Uniswap offers biggest ‘bug bounty’ ever, promising up to $15.5 million to those who discover code vulnerabilities
Uniswap, one of the largest decentralized exchanges, said it will reward $15.5 million to anyone who can find vulnerabilities in the latest version of the protocol of the same name. The size of the reward—which the company says is its largest ever in a so-called “bug bounty”—is intended to ensure the latest evolution of the protocol, known as Uniswap v4, is the most secure maybe.
The idea behind bug bounty programs, widely used in the technology sector, is to encourage non-malicious hackers—known as “white hats”—to discover vulnerabilities in computer code before Bad guys do it.
Uniswap v4 builds on v3, launched in 2021, and seeks to make transactions cheaper and more customizable. Uniswap is rolling out bug bounties as development phase ends and decided to award $15.5 million to overcome class noa cross-chain messaging protocol, offering a $15 million bounty by 2023.
The latest version of the protocol has undergone multiple security tests, including 9 independent audits and a $2.35 million security competition in which 500 researchers participated and found no findings. found any serious vulnerabilities, the company said in a statement.
While the security of v4 has been evaluated many times, Uniswap is taking this extra step to ensure their protocol is not stolen as it processes billions of dollars worth of volume every day and once Once deployed, it cannot be changed.
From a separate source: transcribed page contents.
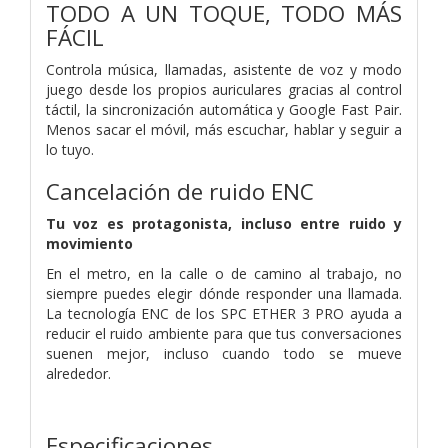
TODO A UN TOQUE, TODO MÁS
FÁCIL
Controla música, llamadas, asistente de voz y modo
juego desde los propios auriculares gracias al control
táctil, la sincronización automática y Google Fast Pair.
Menos sacar el móvil, más escuchar, hablar y seguir a
lo tuyo.
Cancelación de ruido ENC
Tu voz es protagonista, incluso entre ruido y
movimiento
En el metro, en la calle o de camino al trabajo, no
siempre puedes elegir dónde responder una llamada.
La tecnología ENC de los SPC ETHER 3 PRO ayuda a
reducir el ruido ambiente para que tus conversaciones
suenen mejor, incluso cuando todo se mueve
alrededor.
Especificaciones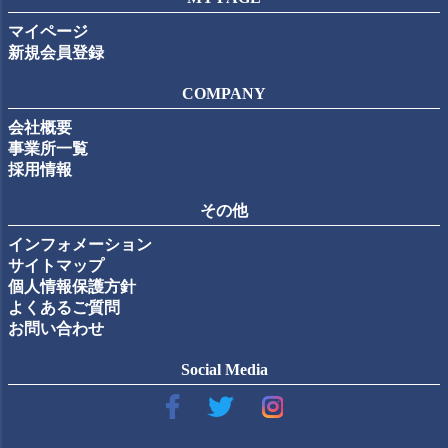
マイページ
新規会員登録
COMPANY
会社概要
事業所一覧
採用情報
その他
インフォメーション
サイトマップ
個人情報保護方針
よくあるご質問
お問い合わせ
Social Media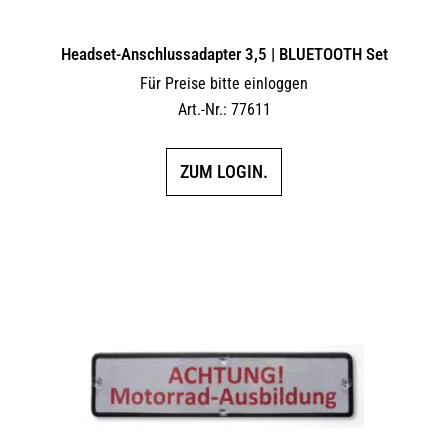
Headset-Anschlussadapter 3,5 | BLUETOOTH Set
Für Preise bitte einloggen
Art.-Nr.: 77611
ZUM LOGIN.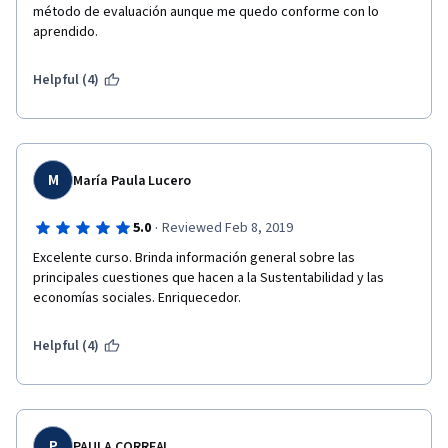
método de evaluación aunque me quedo conforme con lo 
aprendido.
Helpful (4)
M
María Paula Lucero
·
5.0
Reviewed Feb 8, 2019
Excelente curso. Brinda información general sobre las 
principales cuestiones que hacen a la Sustentabilidad y las 
economías sociales. Enriquecedor.
Helpful (4)
P
PAULA CORREAL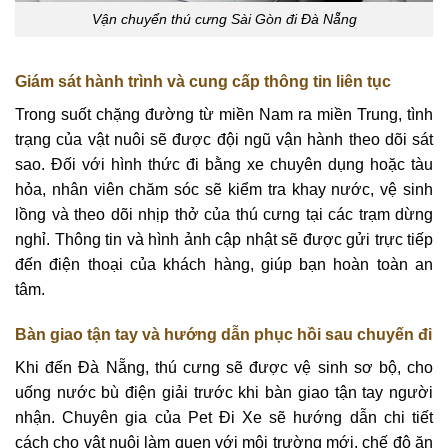
Vận chuyển thú cưng Sài Gòn đi Đà Nẵng
Giám sát hành trình và cung cấp thông tin liên tục
Trong suốt chặng đường từ miền Nam ra miền Trung, tình
trạng của vật nuôi sẽ được đội ngũ vận hành theo dõi sát
sao. Đối với hình thức đi bằng xe chuyên dụng hoặc tàu
hỏa, nhân viên chăm sóc sẽ kiểm tra khay nước, vệ sinh
lồng và theo dõi nhịp thở của thú cưng tại các trạm dừng
nghỉ. Thông tin và hình ảnh cập nhật sẽ được gửi trực tiếp
đến điện thoại của khách hàng, giúp bạn hoàn toàn an
tâm.
Bàn giao tận tay và hướng dẫn phục hồi sau chuyến đi
Khi đến Đà Nẵng, thú cưng sẽ được vệ sinh sơ bộ, cho
uống nước bù điện giải trước khi bàn giao tận tay người
nhận. Chuyên gia của Pet Đi Xe sẽ hướng dẫn chi tiết
cách cho vật nuôi làm quen với môi trường mới, chế độ ăn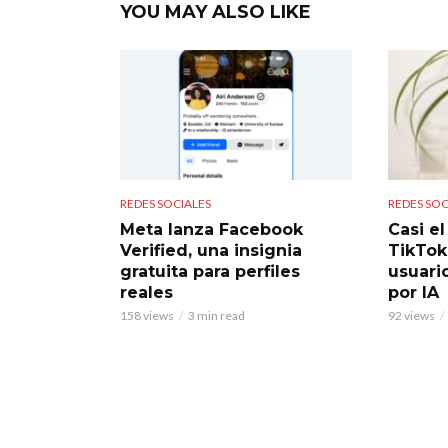
YOU MAY ALSO LIKE
REDES SOCIALES
REDES SOC
Meta lanza Facebook
Casi e
Verified, una insignia
TikTok
gratuita para perfiles
usuari
reales
por IA
158 views
3 min read
92 views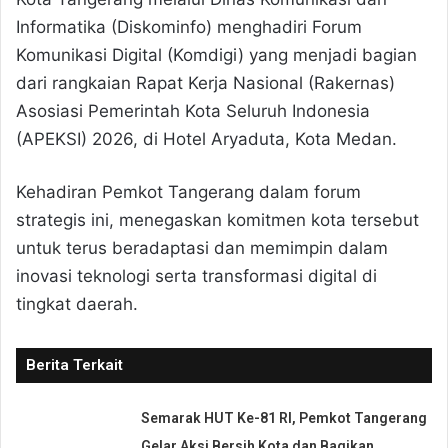
Informatika (Diskominfo) menghadiri Forum
Komunikasi Digital (Komdigi) yang menjadi bagian
dari rangkaian Rapat Kerja Nasional (Rakernas)
Asosiasi Pemerintah Kota Seluruh Indonesia
(APEKSI) 2026, di Hotel Aryaduta, Kota Medan.
Kehadiran Pemkot Tangerang dalam forum
strategis ini, menegaskan komitmen kota tersebut
untuk terus beradaptasi dan memimpin dalam
inovasi teknologi serta transformasi digital di
tingkat daerah.
Berita Terkait
Semarak HUT Ke-81 RI, Pemkot Tangerang
Gelar Aksi Bersih Kota dan Bagikan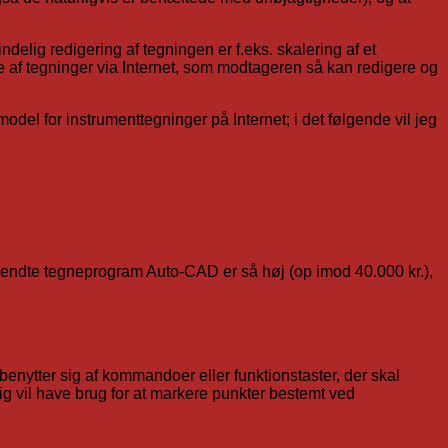
delig redigering af tegningen er f.eks. skalering af et
e af tegninger via Internet, som modtageren så kan redigere og
del for instrumenttegninger på Internet; i det følgende vil jeg
rkendte tegneprogram Auto-CAD er så høj (op imod 40.000 kr.),
benytter sig af kommandoer eller funktionstaster, der skal
g vil have brug for at markere punkter bestemt ved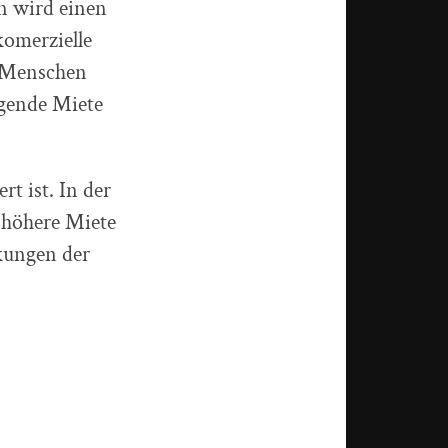
en wird einen
komerzielle
h Menschen
igende Miete
rt ist. In der
m höhere Miete
kungen der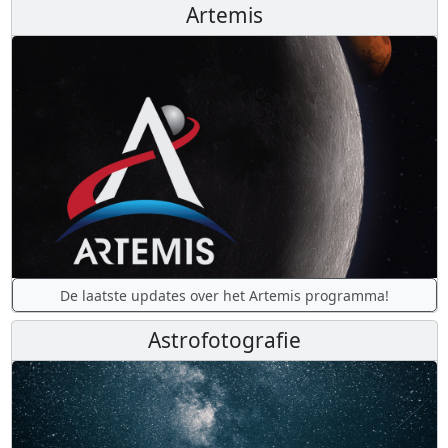
Artemis
De laatste updates over het Artemis programma!
Astrofotografie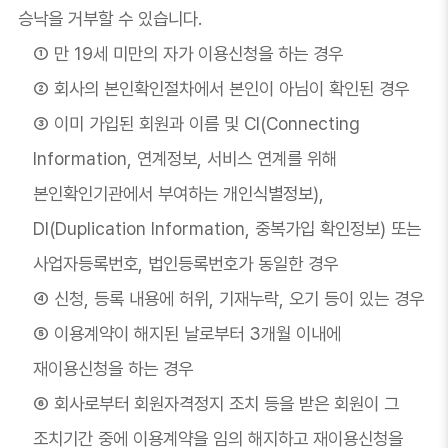
승낙을 거부할 수 있습니다.
① 만 19세 미만의 자가 이용신청을 하는 경우
② 회사의 본인확인절차에서 본인이 아님이 확인된 경우
③ 이미 가입된 회원과 이름 및 CI(Connecting
Information, 연계정보, 서비스 연계를 위해
본인확인기관에서 부여하는 개인식별정보),
DI(Duplication Information, 중복가입 확인정보) 또는
사업자등록번호, 법인등록번호가 동일한 경우
④ 신청, 등록 내용에 허위, 기재누락, 오기 등이 있는 경우
⑤ 이용계약이 해지된 날로부터 3개월 이내에
재이용신청을 하는 경우
⑥ 회사로부터 회원자격정지 조치 등을 받은 회원이 그
조치기간 중에 이용계약을 임의 해지하고 재이용신청을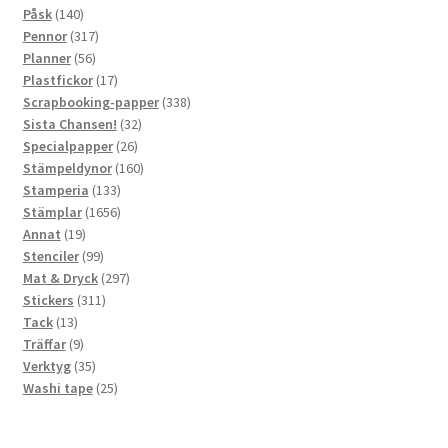
140
produkter
Påsk
140
produkter
317
Pennor
317
56
produkter
Planner
56
produkter
17
Plastfickor
17
produkter
338
Scrapbooking-papper
338
32
produkter
Sista Chansen!
32
26
produkter
Specialpapper
26
produkter
160
Stämpeldynor
160
133
produkter
Stamperia
133
produkter
1656
Stämplar
1656
19
produkter
Annat
19
produkter
99
Stenciler
99
produkter
297
Mat & Dryck
297
311
produkter
Stickers
311
13
produkter
Tack
13
produkter
9
Träffar
9
produkter
35
Verktyg
35
produkter
25
Washi tape
25
produkter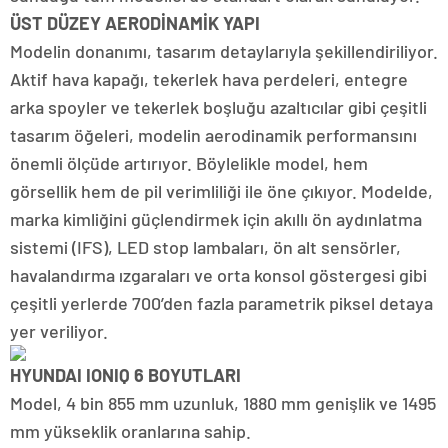
ÜST DÜZEY AERODİNAMİK YAPI
Modelin donanımı, tasarım detaylarıyla şekillendiriliyor.
Aktif hava kapağı, tekerlek hava perdeleri, entegre
arka spoyler ve tekerlek boşluğu azaltıcılar gibi çeşitli
tasarım öğeleri, modelin aerodinamik performansını
önemli ölçüde artırıyor. Böylelikle model, hem
görsellik hem de pil verimliliği ile öne çıkıyor. Modelde,
marka kimliğini güçlendirmek için akıllı ön aydınlatma
sistemi (IFS), LED stop lambaları, ön alt sensörler,
havalandırma ızgaraları ve orta konsol göstergesi gibi
çeşitli yerlerde 700’den fazla parametrik piksel detaya
yer veriliyor.
HYUNDAI IONIQ 6 BOYUTLARI
Model, 4 bin 855 mm uzunluk, 1880 mm genişlik ve 1495
mm yükseklik oranlarına sahip.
“The Uniswap protocol serves as critical infrastructure for DeFi and has secured over $2.5 trillion in transaction volume, and v4 introduces the ability to limitless customization”. “This $15.5 million bug bounty is the largest in history, reflecting our commitment to building secure smart contracts for all users and developers. development is building on that foundation.”
The program only covers bugs found in Uniswap v4 core contracts and does not cover “third-party contracts not implemented by Uniswap Labs, issues that were listed during testing contracts in v4 archiveerrors in third-party contracts or applications using contracts deployed by Uniswap Labs or known issues internally,” according to the statement.
Not all successful hackers receive $15.5 million. Payments are based on a tiered approach that categorizes each error using a risk score. The reward for discovering a “critical” bug is $15.5 million, while a “high” risk bug gets $1 million and a “medium” risk bug gets $100,000.
To be eligible for rewards, bugs must be reported within 24 hours of being reported discover and keep it a secret until the problem is resolved.
These types of programs have been around since the 1980s when a software company called Hunter and Ready first offered one. Volkswagen Beetle, or “bug,” is for anyone who can find a vulnerability in their operating system. Since then, large bounties have become increasingly common in the technology industry and are sometimes used by the US government.